The equation \( y = 5.5x \) represents the relationship between the number of cans of tomato paste (x) and the total weight in ounces (y). Given that \( x \) should represent the count of cans, it needs to be a non-negative integer.

Considering that, we can evaluate the given graph choices:

1. A straight line beginning at (0, 0) and ending at (5, 27.5): This represents a continuous relationship and not specifically discrete points for cans, although it covers the range well.

2. Solid circles appear at points (0, 0), (1, 5.5), (2, 11), (3, 16.5), (4, 22), (5, 27.5): This accurately represents the equation \( y = 5.5x \) for non-negative integer values of \( x \). These points are specific viable values that match the relationship.

3. A straight line beginning at (negative 5, negative 27.5) and ending at (5, 27.5): This line includes negative values of \( x \), which are not viable since \( x \) represents the number of cans and cannot be negative.
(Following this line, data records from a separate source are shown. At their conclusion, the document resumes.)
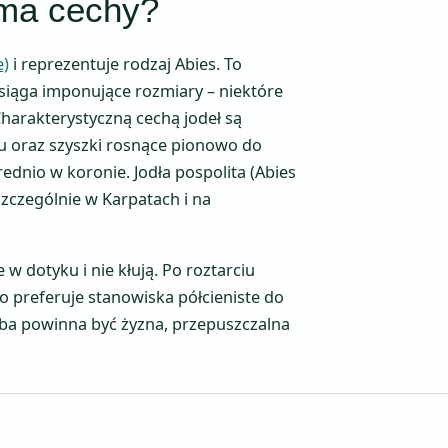
e ma cechy?
e)
i reprezentuje rodzaj Abies. To
osiąga imponujące rozmiary – niektóre
harakterystyczną cechą jodeł są
u oraz szyszki rosnące pionowo do
ednio w koronie. Jodła pospolita (Abies
szczególnie w Karpatach i na
 w dotyku i nie kłują. Po roztarciu
o preferuje stanowiska półcieniste do
leba powinna być żyzna, przepuszczalna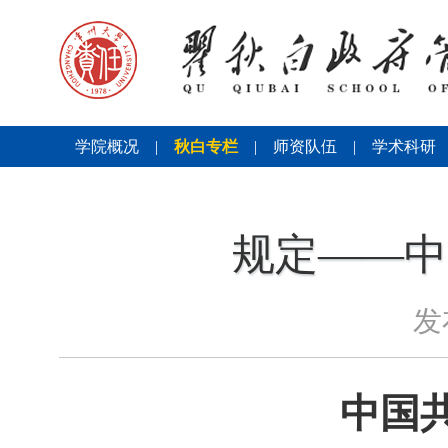
学院概况
|
秋白专栏
|
师资队伍
|
学术科研
规定——中
发
中国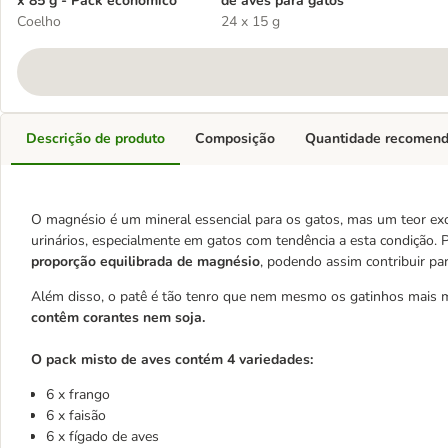
x 85 g - Pack económico
de aves para gatos
Coelho
24 x 15 g
Descrição de produto
Composição
Quantidade recomen
O magnésio é um mineral essencial para os gatos, mas um teor exc
urinários, especialmente em gatos com tendência a esta condição.
proporção equilibrada de magnésio
, podendo assim contribuir pa
Além disso, o patê é tão tenro que nem mesmo os gatinhos mais mi
contêm corantes nem soja.
O pack misto de aves contém 4 variedades:
6 x frango
6 x faisão
6 x fígado de aves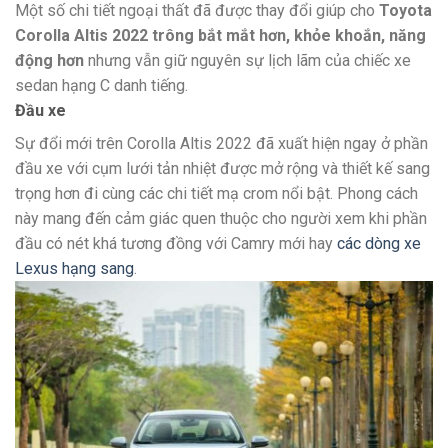
Một số chi tiết ngoại thất đã được thay đổi giúp cho
Toyota
Corolla Altis 2022 trông bắt mắt hơn, khỏe khoắn, năng
động hơn
nhưng vẫn giữ nguyên sự lịch lãm của chiếc xe
sedan hạng C danh tiếng.
Đầu xe
Sự đổi mới trên Corolla Altis 2022 đã xuất hiện ngay ở phần
đầu xe với cụm lưới tản nhiệt được mở rộng và thiết kế sang
trọng hơn đi cùng các chi tiết mạ crom nổi bật. Phong cách
này mang đến cảm giác quen thuộc cho người xem khi phần
đầu có nét khá tương đồng với Camry mới hay
các dòng xe
Lexus hạng sang
.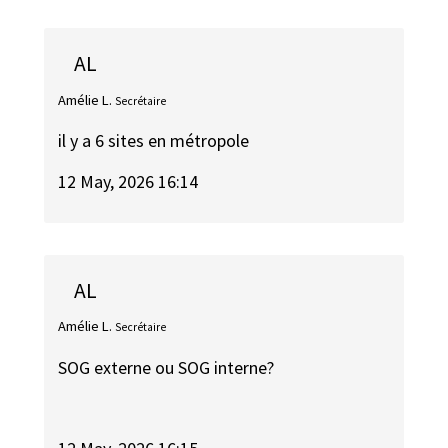
AL
Amélie L.
Secrétaire
il y a 6 sites en métropole
12 May, 2026 16:14
AL
Amélie L.
Secrétaire
SOG externe ou SOG interne?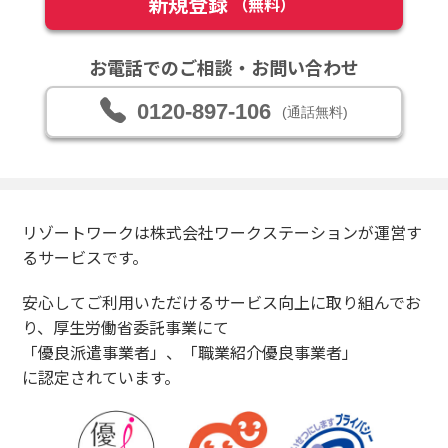
新規登録
（無料）
お電話でのご相談・お問い合わせ
0120-897-106
(通話無料)
リゾートワークは株式会社ワークステーションが運営す
るサービスです。
安心してご利用いただけるサービス向上に取り組んでお
り、厚生労働省委託事業にて
「優良派遣事業者」、「職業紹介優良事業者」
に認定されています。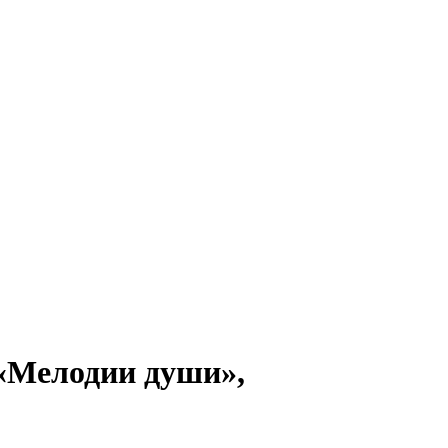
 «Мелодии души»,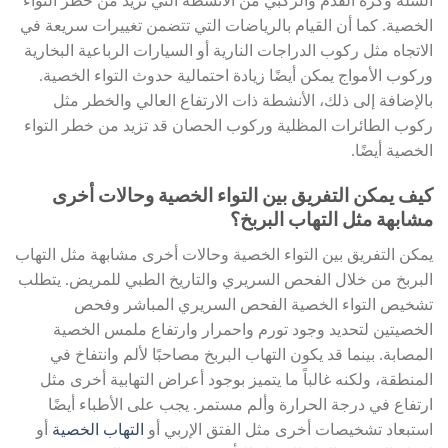
السلة وكرة القدم والركبي من الأنشطة التي تزيد من خطر التواء
الخصية. كما أن القيام بالرياضات التي تتضمن تغييرات سريعة في
الاتجاه مثل ركوب الدراجات النارية أو السيارات الرباعية البخارية
وركوب الأمواج يمكن أيضًا زيادة احتمالية حدوث التواء الخصية.
بالإضافة إلى ذلك، الأنشطة ذات الارتفاع العالي والخطر مثل
ركوب الطائرات المظلية وركوب الحصان قد تزيد من خطر التواء
الخصية أيضًا.
كيف يمكن التفريق بين التواء الخصية وحالات أخرى
مشابهة مثل التهاب البربخ؟
يمكن التفريق بين التواء الخصية وحالات أخرى مشابهة مثل التهاب
البربخ من خلال الفحص السريري والتاريخ الطبي للمريض. يتطلب
تشخيص التواء الخصية الفحص السريري المباشر وفحص
الخصيتين لتحديد وجود تورم واحمرار وارتفاع ملمس الخصية
المصابة. بينما قد يكون التهاب البربخ مصاحبًا لألم وانتفاخ في
المنطقة، ولكنه غالباً ما يتميز بوجود أعراض التهابية أخرى مثل
ارتفاع في درجة الحرارة وألم مستمر. يجب على الأطباء أيضًا
استبعاد تشخيصات أخرى مثل الفتق الإربي أو
التهاب الخصية
أو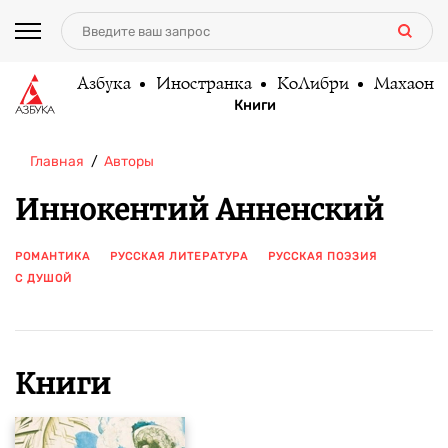
Азбука
Иностранка
КоЛибри
Махаон
Книги
Главная
Авторы
Иннокентий Анненский
РОМАНТИКА
РУССКАЯ ЛИТЕРАТУРА
РУССКАЯ ПОЭЗИЯ
С ДУШОЙ
ПОКАЗАТЬ ЕЩЕ
Книги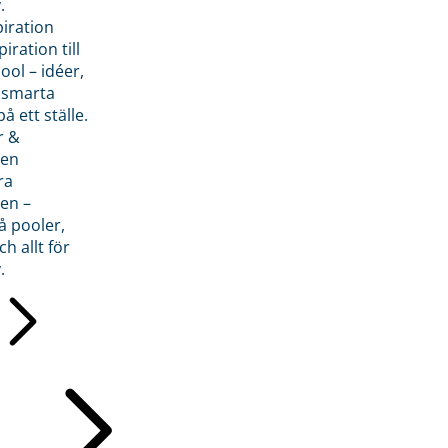
.
piration
iration till
ol – idéer,
h smarta
å ett ställe.
r &
den
ra
en –
å pooler,
ch allt för
.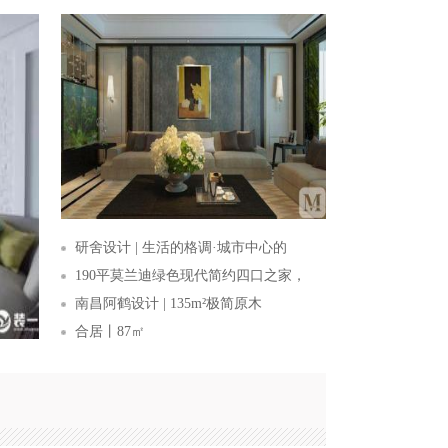
研舍设计 | 生活的格调·城市中心的
190平莫兰迪绿色现代简约四口之家，
南昌阿鹤设计 | 135m²极简原木
合居丨87㎡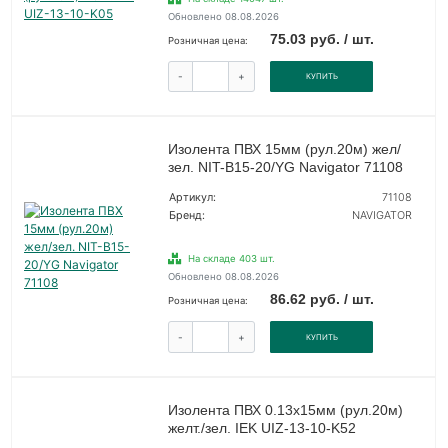
Обновлено 08.08.2026
75.03 руб. / шт.
Розничная цена:
-
+
КУПИТЬ
Изолента ПВХ 15мм (рул.20м) жел/
зел. NIT-B15-20/YG Navigator 71108
Артикул:
71108
Бренд:
NAVIGATOR
На складе 403 шт.
Обновлено 08.08.2026
86.62 руб. / шт.
Розничная цена:
-
+
КУПИТЬ
Изолента ПВХ 0.13х15мм (рул.20м)
желт./зел. IEK UIZ-13-10-K52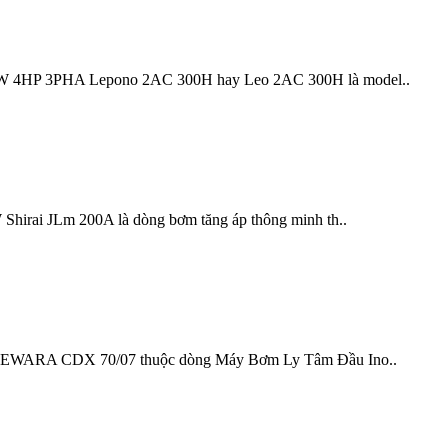
 3PHA Lepono 2AC 300H hay Leo 2AC 300H là model..
 JLm 200A là dòng bơm tăng áp thông minh th..
RA CDX 70/07 thuộc dòng Máy Bơm Ly Tâm Đầu Ino..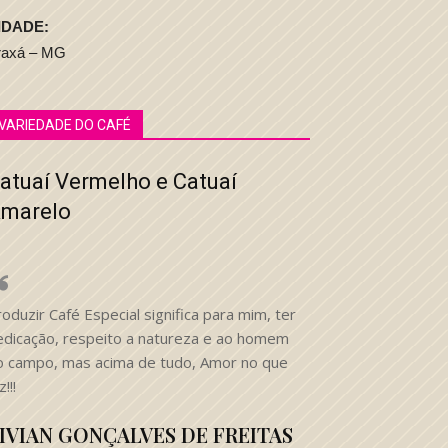
IDADE:
raxá – MG
VARIEDADE DO CAFÉ
atuaí Vermelho e Catuaí
marelo
oduzir Café Especial significa para mim, ter
edicação, respeito a natureza e ao homem
o campo, mas acima de tudo, Amor no que
z!!!
IVIAN GONÇALVES DE FREITAS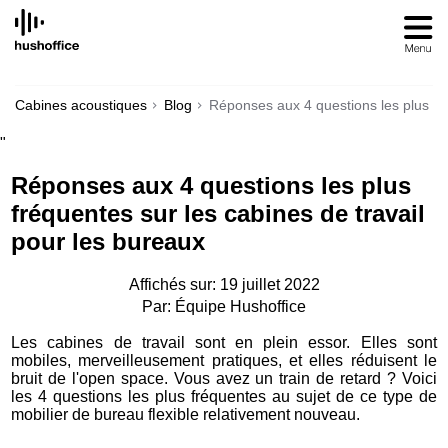
SKIP
TO
CONTENT
Cabines acoustiques
Blog
Réponses aux 4 questions les plus fré
"
Réponses aux 4 questions les plus
fréquentes sur les cabines de travail
pour les bureaux
Affichés sur: 19 juillet 2022
Par: Équipe Hushoffice
Les cabines de travail sont en plein essor. Elles sont
mobiles, merveilleusement pratiques, et elles réduisent le
bruit de l'open space. Vous avez un train de retard ? Voici
les 4 questions les plus fréquentes au sujet de ce type de
mobilier de bureau flexible relativement nouveau.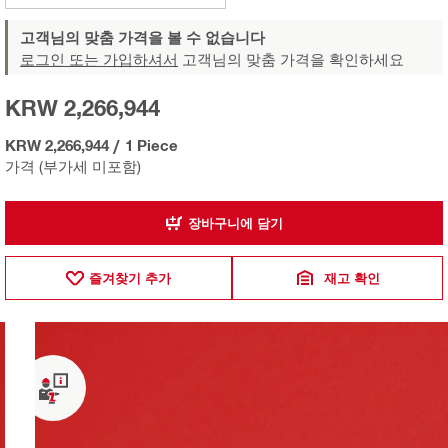
고객님의 맞춤 가격을 볼 수 없습니다
로그인 또는 가입하셔서
고객님의 맞춤 가격을 확인하세요
KRW 2,266,944
KRW 2,266,944
/
1 Piece
가격 (부가세 미포함)
장바구니에 담기
즐겨찾기 추가
재고 확인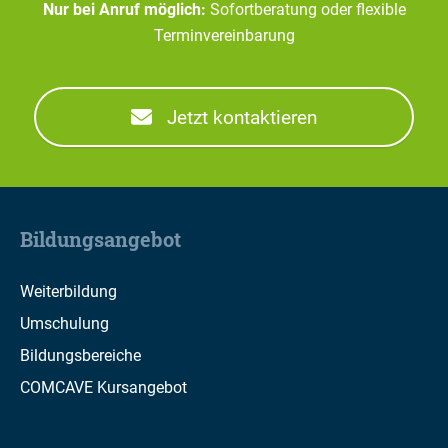
Nur bei Anruf möglich:
Sofortberatung oder flexible
Terminvereinbarung
Jetzt kontaktieren
Bildungsangebot
Weiterbildung
Umschulung
Bildungsbereiche
COMCAVE Kursangebot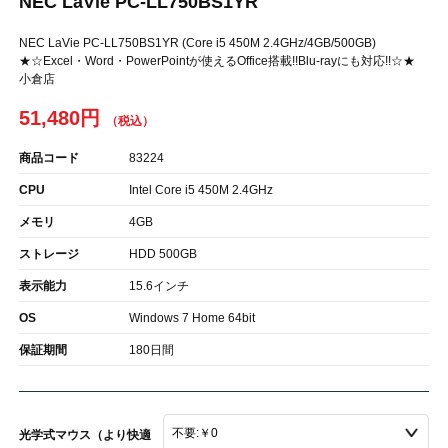
NEC LaVie PC-LL750BS1YR
NEC LaVie PC-LL750BS1YR (Core i5 450M 2.4GHz/4GB/500GB)
★☆Excel・Word・PowerPointが使えるOffice搭載!!Blu-rayにも対応!!☆★
小倉店
51,480円
商品コード
83224
CPU
Intel Core i5 450M 2.4GHz
メモリ
4GB
ストレージ
HDD 500GB
表示能力
15.6インチ
OS
Windows 7 Home 64bit
保証期間
180日間
光学式マウス（より快適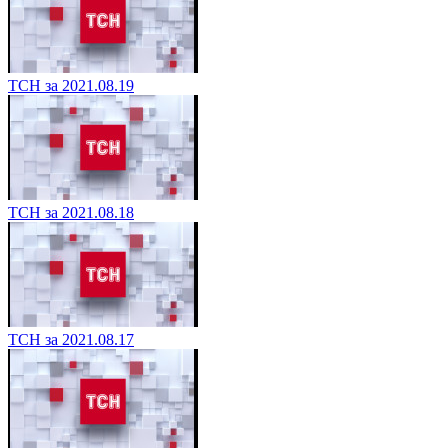
ТСН за 2021.08.19
ТСН за 2021.08.18
ТСН за 2021.08.17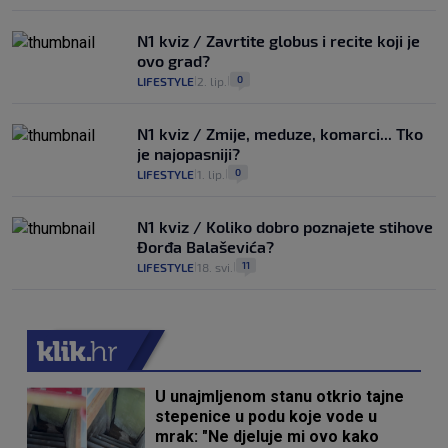
N1 kviz / Zavrtite globus i recite koji je
ovo grad?
0
LIFESTYLE
2. lip.
|
|
N1 kviz / Zmije, meduze, komarci... Tko
je najopasniji?
0
LIFESTYLE
1. lip.
|
|
N1 kviz / Koliko dobro poznajete stihove
Đorđa Balaševića?
11
LIFESTYLE
18. svi.
|
|
U unajmljenom stanu otkrio tajne
stepenice u podu koje vode u
mrak: "Ne djeluje mi ovo kako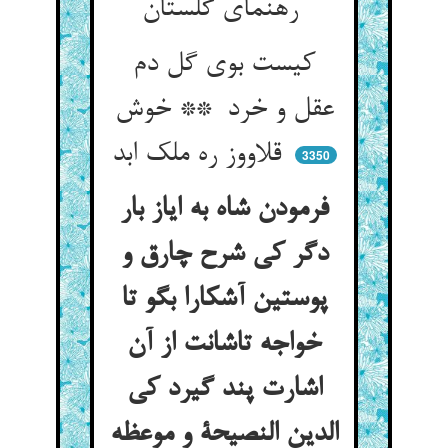
رهنمای گلستان
کیست بوی گل دم
عقل و خرد ** خوش
قلاووز ره ملک ابد
3350
فرمودن شاه به ایاز بار
دگر کی شرح چارق و
پوستین آشکارا بگو تا
خواجه تاشانت از آن
اشارت پند گیرد کی
الدین النصیحة و موعظه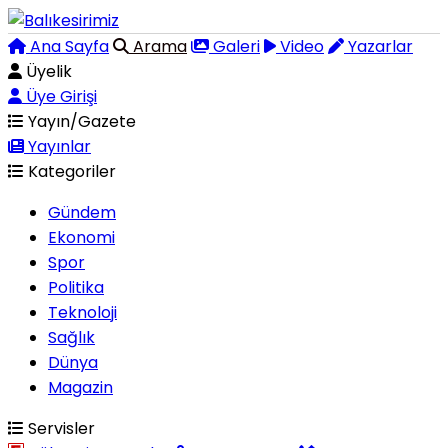
Ana Sayfa
Arama
Galeri
Video
Yazarlar
Üyelik
Üye Girişi
Yayın/Gazete
Yayınlar
Kategoriler
Gündem
Ekonomi
Spor
Politika
Teknoloji
Sağlık
Dünya
Magazin
Servisler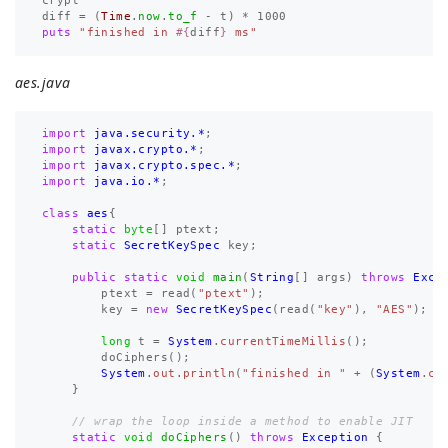
crypt
diff
=
(
Time
.
now
.
to_f
-
t
)
*
1000
puts
"finished in 
#{
diff
}
 ms"
aes.java
import
java.security.*
;
import
javax.crypto.*
;
import
javax.crypto.spec.*
;
import
java.io.*
;
class
aes
{
static
byte
[]
ptext
;
static
SecretKeySpec
key
;
public
static
void
main
(
String
[]
args
)
throws
Exce
ptext
=
read
(
"ptext"
);
key
=
new
SecretKeySpec
(
read
(
"key"
),
"AES"
);
long
t
=
System
.
currentTimeMillis
();
doCiphers
();
System
.
out
.
println
(
"finished in "
+
(
System
.
cu
}
// wrap the loop inside a method to enable JIT
static
void
doCiphers
()
throws
Exception
{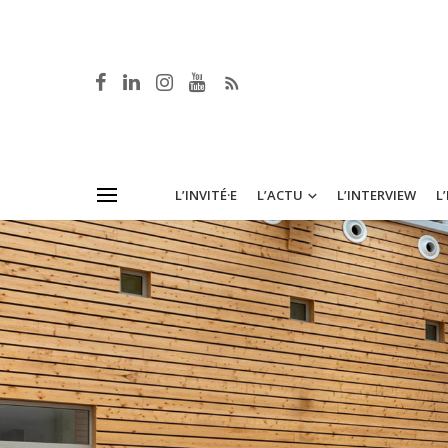
L’INVITÉ·E
L’ACTU
L’INTERVIEW
L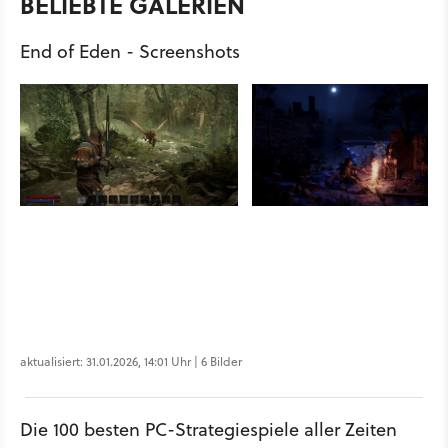
BELIEBTE GALERIEN
End of Eden - Screenshots
aktualisiert: 31.01.2026, 14:01 Uhr | 6 Bilder
Die 100 besten PC-Strategiespiele aller Zeiten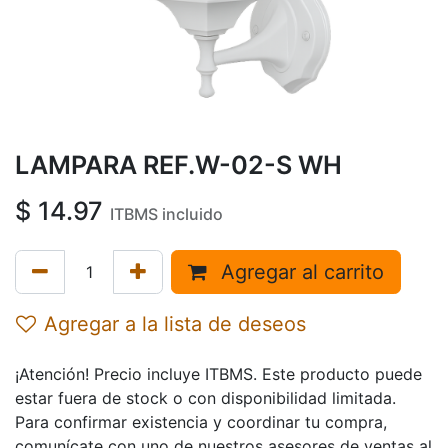
LAMPARA REF.W-02-S WH
$
14.97
ITBMS incluido
Agregar al carrito
Agregar a la lista de deseos
¡Atención! Precio incluye ITBMS. Este producto puede
estar fuera de stock o con disponibilidad limitada.
Para confirmar existencia y coordinar tu compra,
comunícate con uno de nuestros asesores de ventas al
4. Solid circles appear at points (negative 5, negative 27.5), (negative 4, negative 22), etc., up to (5, 27.5). This includes negative and positive values for \( x \). However, negative values are not viable for the count of cans.

Based on this analysis, the best representation of viable values for \( y = 5.5x \), where \( x \) is the number of cans (non-negative integers), is the second option:
- **Solid circles appear at points (0, 0), (1, 5.5), (2, 11), (3, 16.5), (4, 22), (5, 27.5)**.